Calls for a review of the direct provision system
A Co. Laois parish priest has warned that the State is repeating the mistakes of the past, with the restricted conditions that families seeking asylum are forced to live in while waiting for a decision on their status.
Msgr John Byrne, parish priest of Portlaoise, used his homily at Mass last Sunday to highlight the physical, social and psychological impact on children who are growing up in the accommodation system for asylum seekers.
Speaking in radio interviews in advance of Mass, Msgr Byrne described the local direct provision centre in the Montague Hotel in Emo as an “open prison”.
“I would have particular sympathy for the plight of the children, some of whom were born while their mother was resident there and they have known no other life,” he said.
Shame
“We look back on our past in shame both as a Church and as a society, and wonder how could we have treated people like that? How could we have treated mothers and babies in that manner? And yet this is very akin to that. These children are living very stunted lives,” Msgr Byrne said.
“Their mothers never prepare a meal for them – they know nothing about that aspect of family life.
“They live in one room with their parents or their single parent.

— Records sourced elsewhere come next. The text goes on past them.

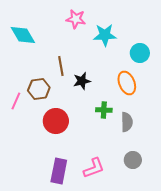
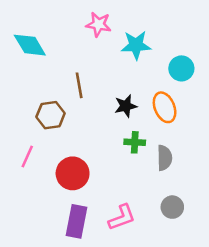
black star: (82, 81) -> (126, 106), moved
pink line: (16, 101) -> (27, 157), moved
red circle: (56, 121) -> (73, 173), moved

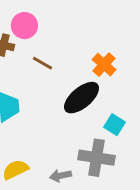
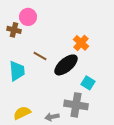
brown line: (42, 63) -> (40, 56), moved

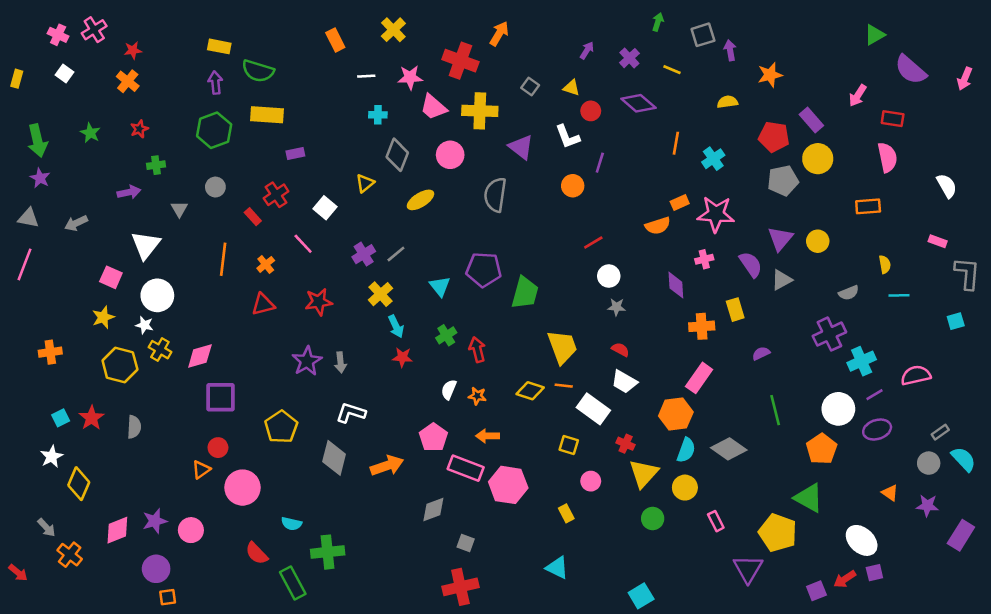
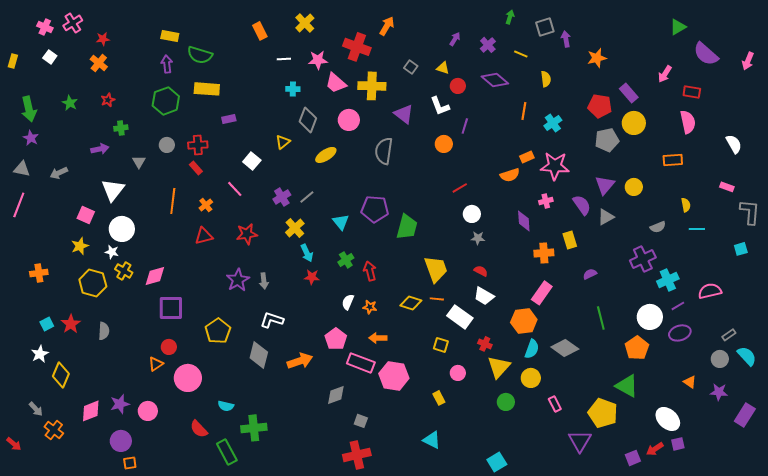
yellow semicircle: (727, 102) -> (546, 79), moved, turned 91
red cross: (276, 195) -> (198, 145), moved, turned 30

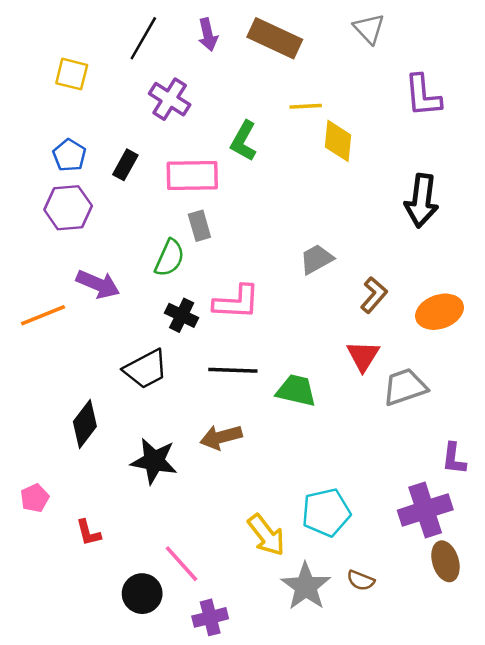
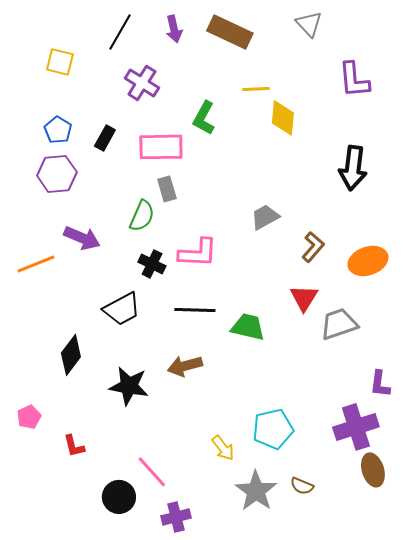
yellow arrow: (266, 535) -> (223, 448), size x0.7

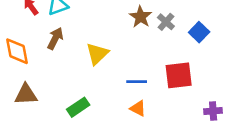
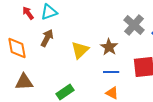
brown star: (140, 17) -> (109, 47), moved
gray cross: (166, 22) -> (134, 25), size x1.5

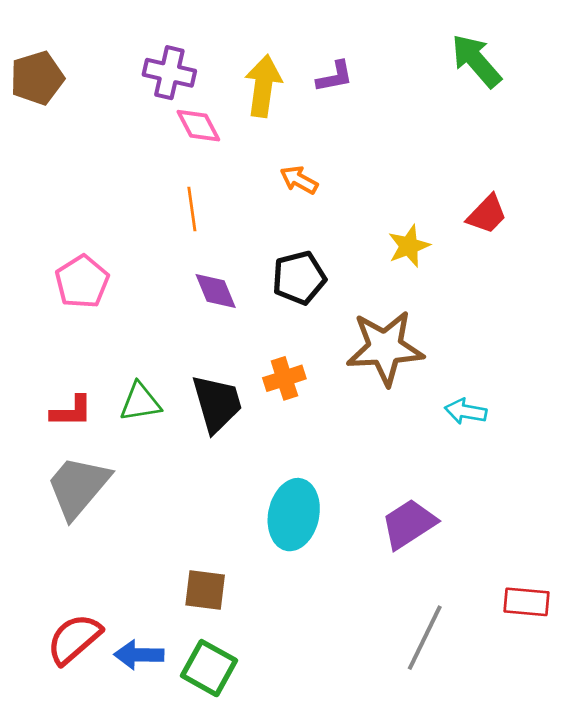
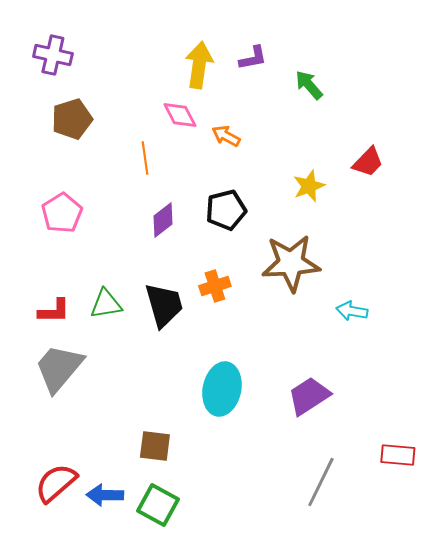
green arrow: (476, 61) -> (309, 85), moved, size x0.7
purple cross: (169, 73) -> (53, 55), moved
brown pentagon: (37, 78) -> (72, 119), moved
pink diamond: (198, 126) -> (180, 115), moved
purple diamond: (216, 291) -> (163, 220), turned 75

They go to school, they come home and they don’t have the wherewithal, or their parents don’t have the means, to allow them to be involved in extra school activities, so they are living very confined lives.
“Their idea of family life is a very limited one and I just wonder what effect this is having on these beautiful children,” he said.
Msgr Byrne has called for a review of the direct provision system, saying that there must be another way to allow asylum seekers to live fuller family lives on the same resources.